Bellevue levies bite the dust

BELLEVUE In this tough economy, opposition to higher taxes is as strong as ever. But
Sandusky Register Staff
May 24, 2010

BELLEVUE

In this tough economy, opposition to higher taxes is as strong as ever.

But Bellevue officials weren’t even trying to raise taxes -- they only asked voters to make permanent a 0.5-percent, income tax renewal levy residents already pay and have paid for more than 20 years.

It didn’t matter.

Bellevue voters overwhelmingly voted against it, with the unofficial tally of 574 votes for the measure, 716 against.

City council president Karen Justice said while she thinks the lousy economic climate is mostly to blame for the failure, she can appreciate voters’ reluctance.

“I completely understand the voters’ sentiment,” Justice said. “Just look at our unemployment figures.”

On Tuesday night, many voters seemed to avoid tax proposals of any kind. Bellevue’s library levy and Monroeville Schools levy both bit the dust.

But this measure would not have created new money: Bellevue’s income tax rate has remained at 1.5 percent since the 1980s.

The city has a permanent 1-percent income tax supplemented with a 0.5-percent income tax that must be renewed every five years. Voters have renewed it without fail, city officials said.

The truth of the matter is the city can no longer do without the extra 0.5 percent, city officials said.
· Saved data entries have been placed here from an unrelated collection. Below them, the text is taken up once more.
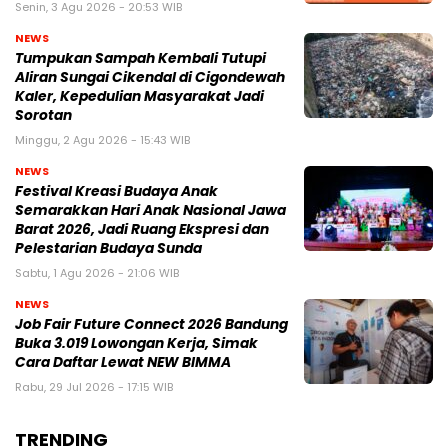
Senin, 3 Agu 2026 - 20:53 WIB
NEWS
Tumpukan Sampah Kembali Tutupi
Aliran Sungai Cikendal di Cigondewah
Kaler, Kepedulian Masyarakat Jadi
Sorotan
Minggu, 2 Agu 2026 - 15:43 WIB
NEWS
Festival Kreasi Budaya Anak
Semarakkan Hari Anak Nasional Jawa
Barat 2026, Jadi Ruang Ekspresi dan
Pelestarian Budaya Sunda
Sabtu, 1 Agu 2026 - 21:06 WIB
NEWS
Job Fair Future Connect 2026 Bandung
Buka 3.019 Lowongan Kerja, Simak
Cara Daftar Lewat NEW BIMMA
Rabu, 29 Jul 2026 - 17:15 WIB
TRENDING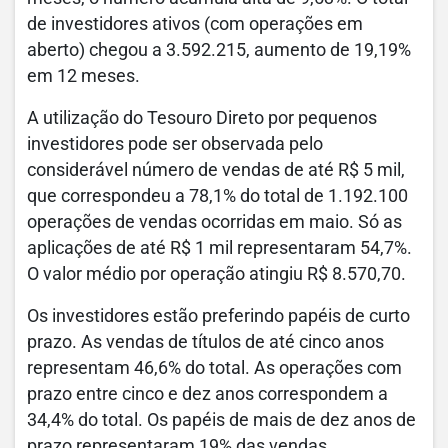
de investidores ativos (com operações em
aberto) chegou a 3.592.215, aumento de 19,19%
em 12 meses.
A utilização do Tesouro Direto por pequenos
investidores pode ser observada pelo
considerável número de vendas de até R$ 5 mil,
que correspondeu a 78,1% do total de 1.192.100
operações de vendas ocorridas em maio. Só as
aplicações de até R$ 1 mil representaram 54,7%.
O valor médio por operação atingiu R$ 8.570,70.
Os investidores estão preferindo papéis de curto
prazo. As vendas de títulos de até cinco anos
representam 46,6% do total. As operações com
prazo entre cinco e dez anos correspondem a
34,4% do total. Os papéis de mais de dez anos de
prazo representaram 19% das vendas.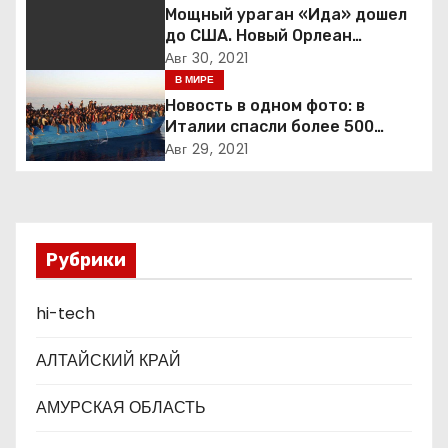
ц
Мощный ураган «Ида» дошел
до США. Новый Орлеан
и
готовится к удару стихии
Авг 30, 2021
В МИРЕ
я
Новость в одном фото: в
п
Италии спасли более 500
мигрантов на рыбацкой лодке
Авг 29, 2021
о
з
а
Рубрики
п
hi-tech
и
АЛТАЙСКИЙ КРАЙ
с
АМУРСКАЯ ОБЛАСТЬ
я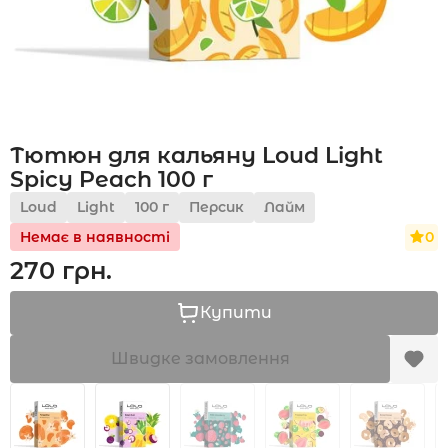
Акції
Тютюн для кальяну Loud Light
Укр
Рус
Spicy Peach 100 г
Loud
Light
100 г
Персик
Лайм
0
Немає в наявності
270 грн.
Купити
Швидке замовлення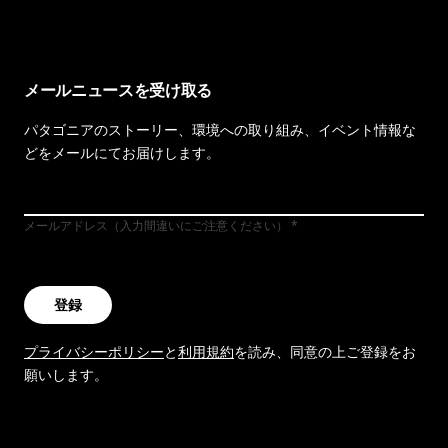
メールニュースを受け取る
パタゴニアのストーリー、環境への取り組み、イベント情報な
どをメールにてお届けします。
メールアドレス（入力間違いにご注意ください）
登録
プライバシーポリシー
と
利用規約
を読み、同意の上ご登録をお
願いします。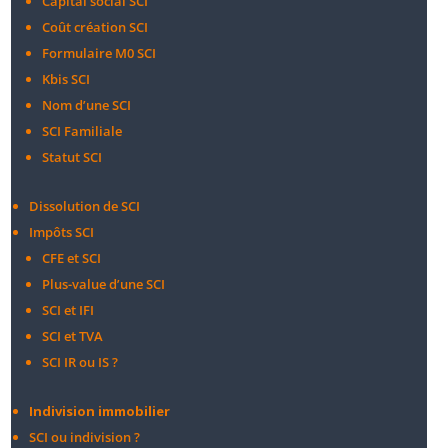
Capital social SCI
Coût création SCI
Formulaire M0 SCI
Kbis SCI
Nom d’une SCI
SCI Familiale
Statut SCI
Dissolution de SCI
Impôts SCI
CFE et SCI
Plus-value d’une SCI
SCI et IFI
SCI et TVA
SCI IR ou IS ?
Indivision immobilier
SCI ou indivision ?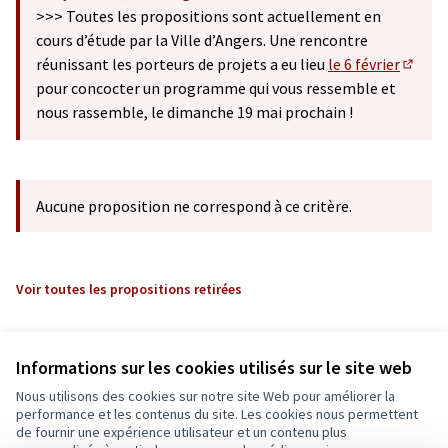
(S'ouvre dans un nouvel onglet)
>>> Toutes les propositions sont actuellement en
cours d’étude par la Ville d’Angers. Une rencontre
réunissant les porteurs de projets a eu lieu
le 6 février
(S'ouv
pour concocter un programme qui vous ressemble et
nous rassemble, le dimanche 19 mai prochain !
Aucune proposition ne correspond à ce critère.
Voir toutes les propositions retirées
Informations sur les cookies utilisés sur le site web
Nous utilisons des cookies sur notre site Web pour améliorer la
performance et les contenus du site. Les cookies nous permettent
de fournir une expérience utilisateur et un contenu plus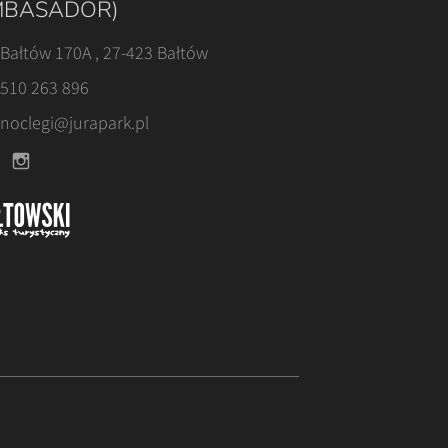
BASADOR)
Bałtów 170A , 27-423 Bałtów
510 263 896
noclegi@jurapark.pl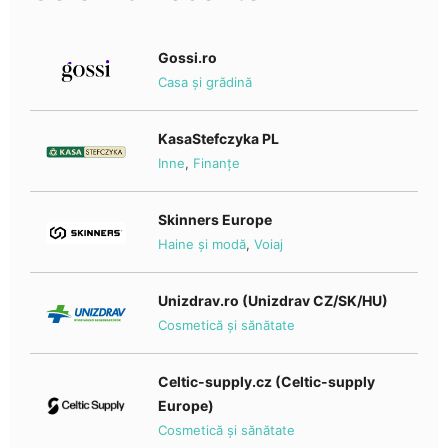
Gossi.ro
Casa și grădină
KasaStefczyka PL
Inne
,
Finanțe
Skinners Europe
Haine și modă
,
Voiaj
Unizdrav.ro (Unizdrav CZ/SK/HU)
Cosmetică și sănătate
Celtic-supply.cz (Celtic-supply
Europe)
Cosmetică și sănătate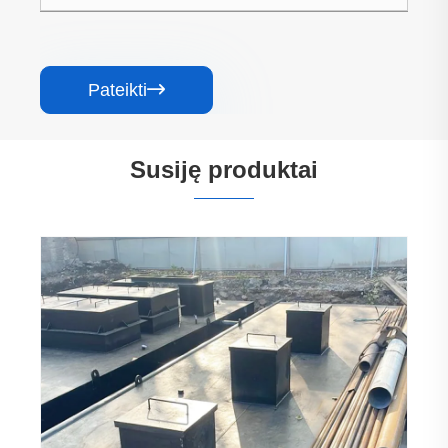
Pateikti

Susiję produktai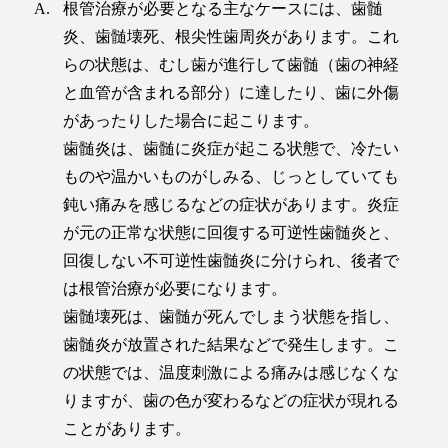
根管治療が必要となる主なケースには、歯髄
炎、歯髄壊死、根尖性歯周炎があります。これ
らの状態は、むし歯が進行して歯髄（歯の神経
と血管が含まれる部分）に達したり、歯に外傷
があったりした場合に起こります。
歯髄炎は、歯髄に炎症が起こる状態で、冷たい
ものや温かいものがしみる、じっとしていても
鈍い痛みを感じるなどの症状があります。炎症
が元の正常な状態に回復する可逆性歯髄炎と、
回復しない不可逆性歯髄炎に分けられ、後者で
は根管治療が必要になります。
歯髄壊死は、歯髄が死んでしまう状態を指し、
歯髄炎が放置された結果などで発生します。こ
の状態では、温度刺激による痛みは感じなくな
りますが、歯の色が変わるなどの症状が現れる
ことがあります。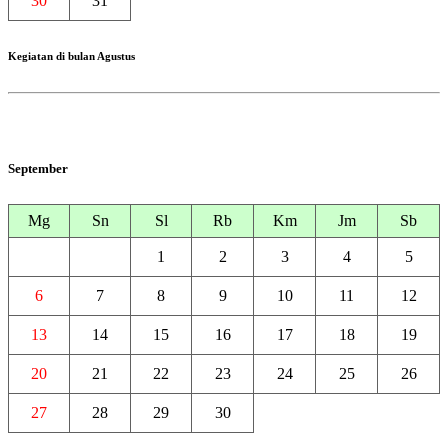
30
31
Kegiatan di bulan Agustus
September
Mg
Sn
Sl
Rb
Km
Jm
Sb
1
2
3
4
5
6
7
8
9
10
11
12
13
14
15
16
17
18
19
20
21
22
23
24
25
26
27
28
29
30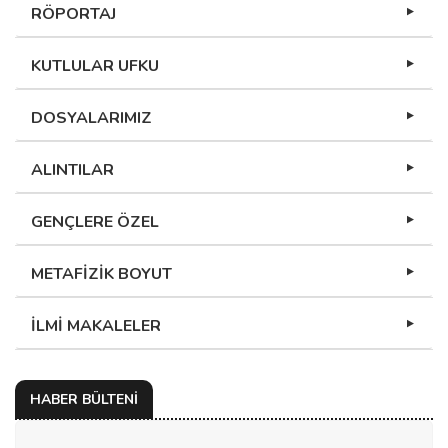
RÖPORTAJ
KUTLULAR UFKU
DOSYALARIMIZ
ALINTILAR
GENÇLERE ÖZEL
METAFİZİK BOYUT
İLMİ MAKALELER
HABER BÜLTENİ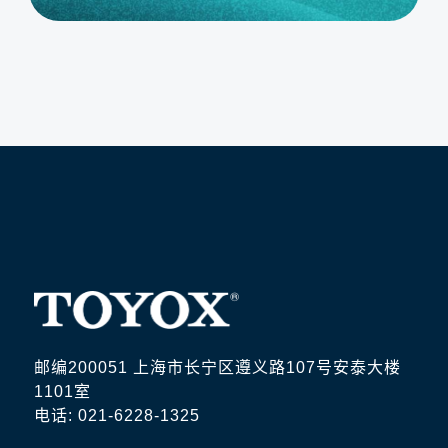
邮编200051 上海市长宁区遵义路107号安泰大楼
1101室
电话: 021-6228-1325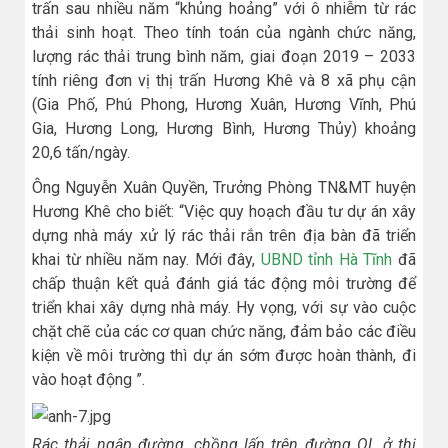
trấn sau nhiều năm “khủng hoảng” với ô nhiễm từ rác
thải sinh hoạt. Theo tính toán của ngành chức năng,
lượng rác thải trung bình năm, giai đoạn 2019 – 2033
tính riêng đơn vị thị trấn Hương Khê và 8 xã phụ cận
(Gia Phố, Phú Phong, Hương Xuân, Hương Vĩnh, Phú
Gia, Hương Long, Hương Bình, Hương Thủy) khoảng
20,6 tấn/ngày.
Ông Nguyễn Xuân Quyền, Trưởng Phòng TN&MT huyện
Hương Khê cho biết: “Việc quy hoạch đầu tư dự án xây
dựng nhà máy xử lý rác thải rắn trên địa bàn đã triển
khai từ nhiều năm nay. Mới đây,
UBND tỉnh Hà Tĩnh
đã
chấp thuận kết quả đánh giá tác động môi trường để
triển khai xây dựng nhà máy. Hy vọng, với sự vào cuộc
chặt chẽ của các cơ quan chức năng, đảm bảo các điều
kiện về môi trường thì dự án sớm được hoàn thành, đi
vào hoạt động ”.
Rác thải ngập đường, chồng lấn trên đường QL ở thị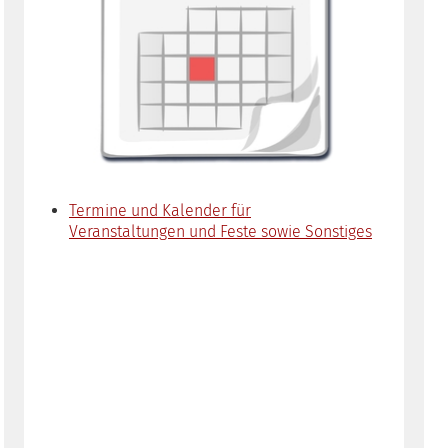
Termine und Kalender für
Veranstaltungen und Feste sowie Sonstiges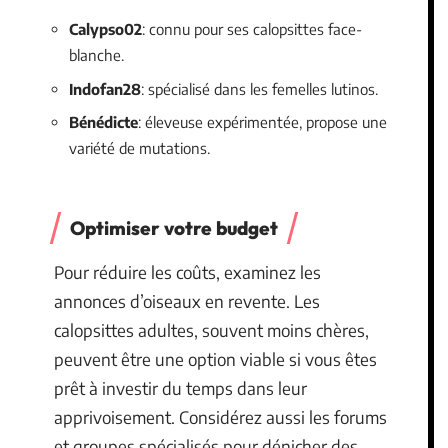
Calypso02
: connu pour ses calopsittes face-
blanche.
Indofan28
: spécialisé dans les femelles lutinos.
Bénédicte
: éleveuse expérimentée, propose une
variété de mutations.
Optimiser votre budget
Pour réduire les coûts, examinez les
annonces d’oiseaux en revente. Les
calopsittes adultes, souvent moins chères,
peuvent être une option viable si vous êtes
prêt à investir du temps dans leur
apprivoisement. Considérez aussi les forums
et groupes spécialisés pour dénicher des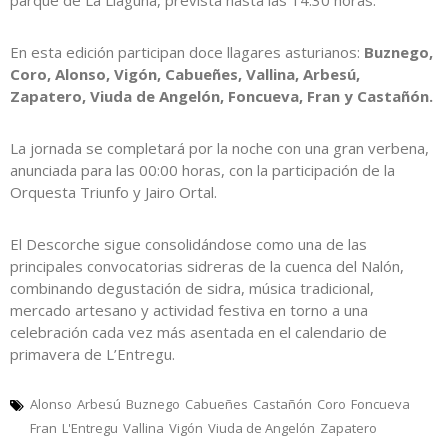
parque de La Llaguna, prevista hasta las 14:30 horas.
En esta edición participan doce llagares asturianos:
Buznego,
Coro, Alonso, Vigón, Cabueñes, Vallina, Arbesú,
Zapatero, Viuda de Angelón, Foncueva, Fran y Castañón.
La jornada se completará por la noche con una gran verbena,
anunciada para las 00:00 horas, con la participación de la
Orquesta Triunfo y Jairo Ortal.
El Descorche sigue consolidándose como una de las
principales convocatorias sidreras de la cuenca del Nalón,
combinando degustación de sidra, música tradicional,
mercado artesano y actividad festiva en torno a una
celebración cada vez más asentada en el calendario de
primavera de L’Entregu.
Alonso
Arbesú
Buznego
Cabueñes
Castañón
Coro
Foncueva
Fran
L'Entregu
Vallina
Vigón
Viuda de Angelón
Zapatero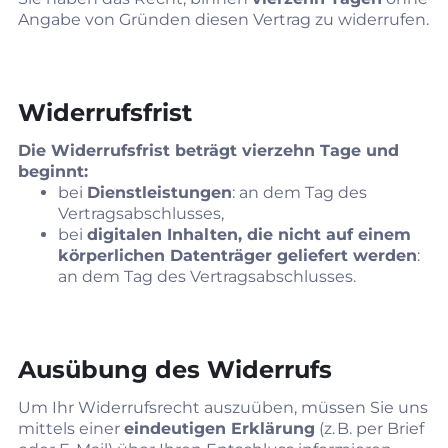
Angabe von Gründen diesen Vertrag zu widerrufen.
Widerrufsfrist
Die Widerrufsfrist beträgt vierzehn Tage und
beginnt:
bei
Dienstleistungen
: an dem Tag des
Vertragsabschlusses,
bei
digitalen Inhalten, die nicht auf einem
körperlichen Datenträger geliefert werden
:
an dem Tag des Vertragsabschlusses.
Ausübung des Widerrufs
Um Ihr Widerrufsrecht auszuüben, müssen Sie uns
mittels einer
eindeutigen Erklärung
(z. B. per Brief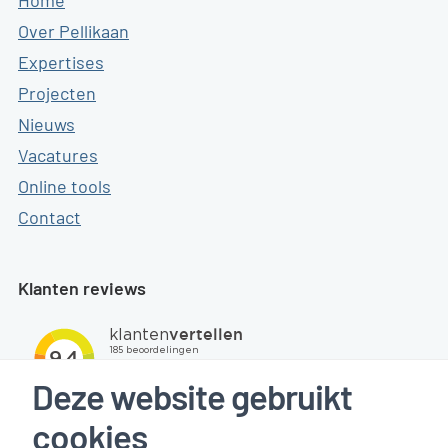
Home
Over Pellikaan
Expertises
Projecten
Nieuws
Vacatures
Online tools
Contact
Klanten reviews
Deze website gebruikt
cookies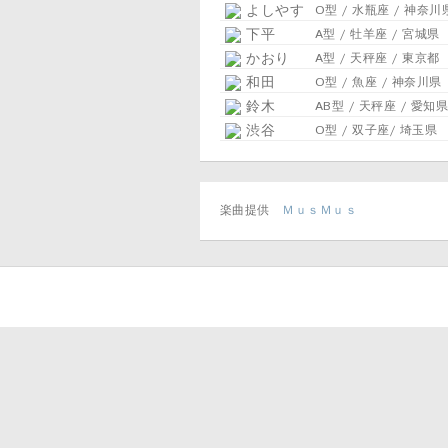
よしやす
O型 / 水瓶座 / 神奈川
下平
A型 / 牡羊座 / 宮城県
かおり
A型 / 天秤座 / 東京都
和田
O型 / 魚座 / 神奈川県
鈴木
AB型 / 天秤座 / 愛知県
渋谷
O型 / 双子座/ 埼玉県
楽曲提供
ＭｕｓＭｕｓ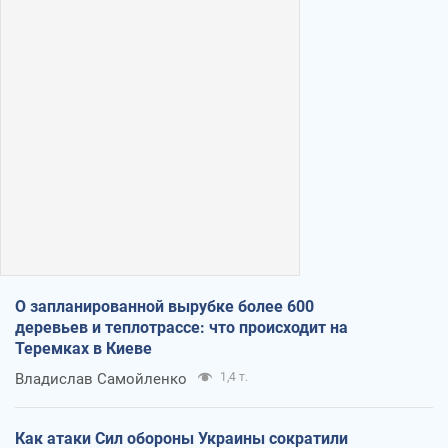
О запланированной вырубке более 600
деревьев и теплотрассе: что происходит на
Теремках в Киеве
Владислав Самойленко
1,4 т.
Как атаки Сил обороны Украины сократили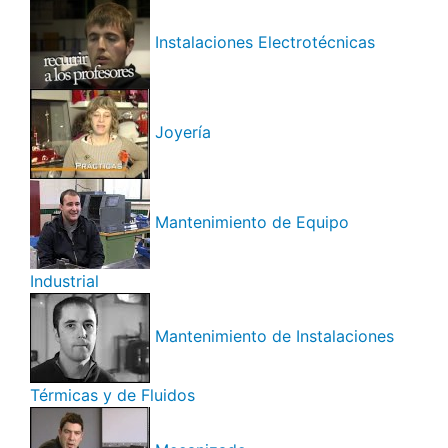
Instalaciones Electrotécnicas
Joyería
Mantenimiento de Equipo
Industrial
Mantenimiento de Instalaciones
Térmicas y de Fluidos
Providing even the most basic services would be almost impossible without the $1 million generated annually by the five-year renewal levy.

Despite Tuesday’s loss, Bellevue is not doomed to future budget cuts.

There’s still plenty of time to get the renewal measure passed for another five-year cycle.

“We’ve actually started early enough so -- if it did not pass -- we could put it on the ballot again for another five-year renewal, if that’s what the voters preferred,” Bellevue law director David Wallingford said.

“This goes through this year -- we would just need to pass something by the end of this year to continue it on next year.”